This scheme is the hinge loss used by SNGAN, SAGAN, and BigGAN.
Of course, if $U(x)$ itself is non-negative [such as using the MSE of an autoencoder as $U(x)$ in EBGAN], then equation $\eqref{eq:eq-e-hinge}$ can be slightly modified:
\begin{equation}\mathbb{E}_{x\sim p(x)}\big[U(x)\big] + \mathbb{E}_{x\sim q(x)}\big[\max(0,m-U(x))\big]\label{eq:eq-e-hinge2}\end{equation}where $m > 0$.
As for the choice of optimizer, we can see the answer from the "jumping into pits" diagram. Optimizers with momentum help us find better global minima faster, but for GAN, we don't actually need to run to a better minimum point; we only need to run to the nearest minimum point. If we jump out of the nearest minimum and run to a deeper one, we might lose diversity or even suffer mode collapse.
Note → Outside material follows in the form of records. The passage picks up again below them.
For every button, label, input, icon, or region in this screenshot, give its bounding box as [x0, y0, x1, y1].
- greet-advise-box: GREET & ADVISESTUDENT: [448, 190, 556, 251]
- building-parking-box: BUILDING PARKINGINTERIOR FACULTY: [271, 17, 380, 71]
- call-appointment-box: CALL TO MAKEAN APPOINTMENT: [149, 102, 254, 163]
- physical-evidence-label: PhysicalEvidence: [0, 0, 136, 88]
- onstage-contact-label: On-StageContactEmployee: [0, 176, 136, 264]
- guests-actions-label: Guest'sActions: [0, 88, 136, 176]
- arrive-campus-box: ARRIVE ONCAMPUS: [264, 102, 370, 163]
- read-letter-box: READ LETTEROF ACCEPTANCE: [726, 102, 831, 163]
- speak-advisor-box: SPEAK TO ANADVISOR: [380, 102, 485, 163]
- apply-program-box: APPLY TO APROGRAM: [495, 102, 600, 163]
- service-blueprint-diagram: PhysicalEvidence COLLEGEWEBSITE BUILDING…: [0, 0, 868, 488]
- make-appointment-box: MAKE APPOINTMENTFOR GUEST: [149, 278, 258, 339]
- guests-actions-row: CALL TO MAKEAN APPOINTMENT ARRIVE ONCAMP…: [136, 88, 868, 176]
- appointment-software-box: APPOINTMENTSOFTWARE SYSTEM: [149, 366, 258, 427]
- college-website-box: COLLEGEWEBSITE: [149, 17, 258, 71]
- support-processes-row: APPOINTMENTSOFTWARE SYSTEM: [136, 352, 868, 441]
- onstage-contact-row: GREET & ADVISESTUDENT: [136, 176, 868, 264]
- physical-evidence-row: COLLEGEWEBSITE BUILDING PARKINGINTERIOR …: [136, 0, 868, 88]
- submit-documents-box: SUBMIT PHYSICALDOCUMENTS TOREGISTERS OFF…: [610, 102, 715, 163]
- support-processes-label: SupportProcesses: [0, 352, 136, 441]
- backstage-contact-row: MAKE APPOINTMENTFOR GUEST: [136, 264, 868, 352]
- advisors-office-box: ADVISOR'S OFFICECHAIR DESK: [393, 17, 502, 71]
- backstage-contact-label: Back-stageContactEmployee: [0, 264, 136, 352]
For example, in the figure below, for $\hat{x}_2$, an optimization algorithm without momentum allows $\hat{x}_2$ to stop at $x_2$. If momentum is included, it might skip $x_2$ and even run to $x_1$. Although $x_1$ is also a real sample, if $\hat{x}_1$ and $\hat{x}_2$ both converge toward $x_1$, there might be no fake sample capable of generating $x_2$, thus losing diversity.
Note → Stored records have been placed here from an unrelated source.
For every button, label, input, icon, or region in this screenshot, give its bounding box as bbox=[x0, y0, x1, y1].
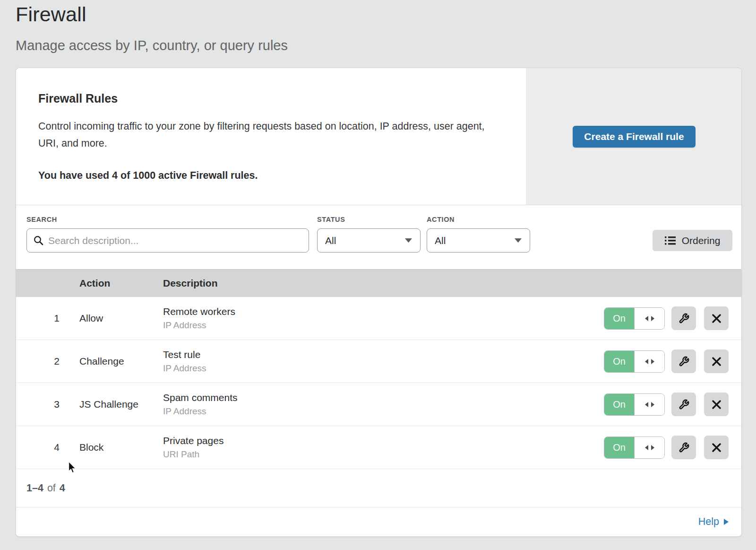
chevron-down-icon bbox=[404, 238, 412, 243]
rule-action: Challenge bbox=[79, 356, 124, 367]
delete-rule-button[interactable] bbox=[704, 349, 729, 373]
rule-action: JS Challenge bbox=[79, 399, 138, 410]
delete-rule-button[interactable] bbox=[704, 306, 729, 330]
search-icon bbox=[34, 236, 43, 245]
pagination: 1–4 of 4 bbox=[16, 469, 741, 507]
table-row: 1 Allow Remote workers IP Address On bbox=[16, 297, 741, 340]
toggle-on-segment[interactable]: On bbox=[604, 437, 635, 458]
table-header: Action Description bbox=[16, 269, 741, 297]
firewall-rules-card: Firewall Rules Control incoming traffic … bbox=[16, 68, 742, 537]
edit-rule-button[interactable] bbox=[671, 306, 696, 330]
card-footer: Help bbox=[16, 507, 741, 536]
status-select[interactable]: All bbox=[317, 228, 421, 253]
rule-status-toggle[interactable]: On bbox=[604, 393, 665, 416]
rule-match-field: IP Address bbox=[163, 406, 238, 417]
rule-description: Test rule IP Address bbox=[163, 349, 206, 374]
overview-heading: Firewall Rules bbox=[38, 92, 498, 105]
ordering-button-label: Ordering bbox=[682, 235, 721, 246]
pagination-total: 4 bbox=[60, 482, 65, 494]
action-select[interactable]: All bbox=[427, 228, 530, 253]
left-right-arrows-icon bbox=[644, 445, 655, 451]
overview-action-panel: Create a Firewall rule bbox=[526, 68, 742, 205]
close-icon bbox=[712, 400, 722, 410]
rule-match-field: URI Path bbox=[163, 449, 223, 460]
toggle-drag-handle[interactable] bbox=[635, 394, 664, 415]
wrench-icon bbox=[679, 442, 689, 453]
help-link[interactable]: Help bbox=[698, 516, 729, 528]
rule-status-toggle[interactable]: On bbox=[604, 307, 665, 330]
rule-match-field: IP Address bbox=[163, 363, 206, 374]
table-row: 2 Challenge Test rule IP Address On bbox=[16, 340, 741, 383]
rule-priority: 3 bbox=[45, 399, 60, 410]
search-field[interactable] bbox=[26, 228, 309, 253]
close-icon bbox=[712, 314, 722, 323]
overview-usage-text: You have used 4 of 1000 active Firewall … bbox=[38, 170, 498, 182]
rule-controls: On bbox=[604, 349, 729, 373]
toggle-drag-handle[interactable] bbox=[635, 308, 664, 329]
list-ordering-icon bbox=[665, 236, 676, 245]
rule-status-toggle[interactable]: On bbox=[604, 350, 665, 373]
table-row: 3 JS Challenge Spam comments IP Address … bbox=[16, 383, 741, 426]
arrow-right-icon bbox=[723, 518, 729, 525]
edit-rule-button[interactable] bbox=[671, 349, 696, 373]
pagination-of-label: of bbox=[47, 482, 56, 494]
search-label: SEARCH bbox=[26, 216, 57, 223]
toggle-on-segment[interactable]: On bbox=[604, 308, 635, 329]
status-select-value: All bbox=[325, 235, 336, 246]
rule-match-field: IP Address bbox=[163, 320, 235, 331]
rule-controls: On bbox=[604, 393, 729, 416]
status-label: STATUS bbox=[317, 216, 345, 223]
wrench-icon bbox=[679, 399, 689, 410]
rule-status-toggle[interactable]: On bbox=[604, 437, 665, 459]
page-subtitle: Manage access by IP, country, or query r… bbox=[16, 38, 288, 53]
rule-priority: 4 bbox=[45, 442, 60, 453]
left-right-arrows-icon bbox=[644, 358, 655, 365]
filter-bar: SEARCH STATUS ACTION All All Orderin bbox=[16, 205, 741, 269]
rule-controls: On bbox=[604, 436, 729, 459]
delete-rule-button[interactable] bbox=[704, 393, 729, 416]
create-firewall-rule-button[interactable]: Create a Firewall rule bbox=[573, 126, 695, 148]
action-select-value: All bbox=[435, 235, 446, 246]
close-icon bbox=[712, 443, 722, 453]
rule-priority: 2 bbox=[45, 356, 60, 367]
left-right-arrows-icon bbox=[644, 315, 655, 322]
action-label: ACTION bbox=[427, 216, 455, 223]
rule-priority: 1 bbox=[45, 313, 60, 324]
left-right-arrows-icon bbox=[644, 402, 655, 408]
rule-description-title: Spam comments bbox=[163, 392, 238, 403]
rule-action: Block bbox=[79, 442, 103, 453]
wrench-icon bbox=[679, 313, 689, 324]
delete-rule-button[interactable] bbox=[704, 436, 729, 459]
overview-description: Control incoming traffic to your zone by… bbox=[38, 118, 487, 152]
rule-description-title: Private pages bbox=[163, 435, 223, 446]
close-icon bbox=[712, 357, 722, 367]
column-header-action: Action bbox=[79, 278, 110, 289]
page-title: Firewall bbox=[16, 3, 86, 26]
table-row: 4 Block Private pages URI Path On bbox=[16, 426, 741, 469]
edit-rule-button[interactable] bbox=[671, 393, 696, 416]
chevron-down-icon bbox=[514, 238, 522, 243]
help-link-label: Help bbox=[698, 516, 719, 528]
ordering-button[interactable]: Ordering bbox=[653, 230, 732, 251]
search-input[interactable] bbox=[48, 235, 302, 246]
rule-description: Remote workers IP Address bbox=[163, 306, 235, 331]
overview-text-panel: Firewall Rules Control incoming traffic … bbox=[16, 68, 526, 205]
rule-description: Spam comments IP Address bbox=[163, 392, 238, 417]
rule-description-title: Test rule bbox=[163, 349, 206, 360]
wrench-icon bbox=[679, 356, 689, 367]
overview-section: Firewall Rules Control incoming traffic … bbox=[16, 68, 741, 205]
column-header-description: Description bbox=[163, 278, 218, 289]
rule-controls: On bbox=[604, 306, 729, 330]
toggle-drag-handle[interactable] bbox=[635, 437, 664, 458]
edit-rule-button[interactable] bbox=[671, 436, 696, 459]
toggle-on-segment[interactable]: On bbox=[604, 351, 635, 372]
rule-description-title: Remote workers bbox=[163, 306, 235, 317]
toggle-drag-handle[interactable] bbox=[635, 351, 664, 372]
rule-description: Private pages URI Path bbox=[163, 435, 223, 460]
toggle-on-segment[interactable]: On bbox=[604, 394, 635, 415]
pagination-range: 1–4 bbox=[26, 482, 43, 494]
rule-action: Allow bbox=[79, 313, 103, 324]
Comparison of optimization trajectories with and without momentum: without momentum, fake samples only need to drop into the nearest pit; with momentum, they may cross the nearest pit and reach farther ones, leading fake samples to cluster around certain real samples and losing diversity.
Therefore, in GAN optimizers, momentum cannot be too large; too much might lead to a loss of diversity in generated samples or cause other instabilities. Similarly, the learning rate cannot be too large. In short, all acceleration methods shouldn't be too intense.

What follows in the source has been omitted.